Цель исследования – на основании литературных данных проанализировать имеющиеся подходы к оценке ремиссий при шизофрении с сопоставлением их с современными концепциями диагностики данного расстройства.
В истории психиатрии можно проследить, как постепенно становилось более дифференцированным представление об исходах шизофренического психоза.

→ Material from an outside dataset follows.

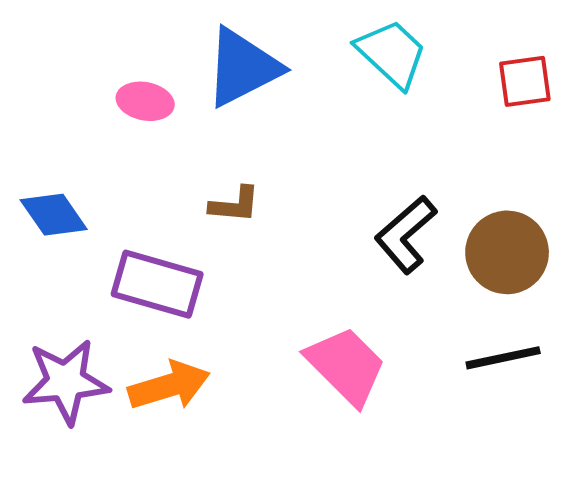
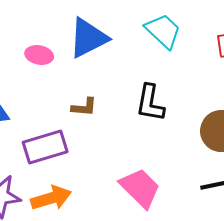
black L-shape: (406, 235) -> (150, 103), moved, turned -39
purple rectangle: (157, 284) -> (45, 147), turned -33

В начале XIX века описывались три вида исходов: выздоровление, смерть, неизлечимость с двумя подвидами – хроническое течение психоза и переход его во вторичное слабоумие [36, 39]. Классики учения о шизофрении Е. Bleuler (1911) и E. Kraepelin (1913) допускали при шизофрении длительные и полные ремиссии, картину практического выздоровления с явлениями психической слабости, пониженной активности, сопротивляемости внешним факторам, некоторой отчужденностью от внешнего мира, что мало совместимо с работой. Представляется, что авторы в постпсихотическом состоянии не допускали «нового здоровья», что может объясняться временем исследований. Однако до «эры нейролептиков» F. Маuz (1929) и M. Sakel (1937) описали «порождение новой личности» при стабилизации состояния [41, 46]. В те же годы П.П. Малиновский разделил выздоровление на «совершенное», т.е. полное, и «несовершенное». Во второй категории он не видел прежней силы мысли: «Не бредит, не говорит вздора, но у него уже не достает ни ума, ни соображения для занятий важных, для дел, для должностей, которые он прежде хорошо выполнял» [14]. Именно эта дифференциация состояний выздоровления, с учетом степени социально-трудового восстановления больных, в дальнейшем в клинической психиатрии стала основой понятия «выздоровления с изъяном, с дефектом» (Корсаков С.С., 1901; Neumann Е., 1939, Kraepelin E., 1889–1913; и др.). С.С. Корсаков (1901) в состояниях выздоровления с дефектом отмечал «утрату самого лучшего, что составляло личность больного: прежней деликатности, способности живого сочувствия людям, энергии и предприимчивости» [11]. Однако это не исключает ограниченной вменяемости при ее наличии в законодательстве.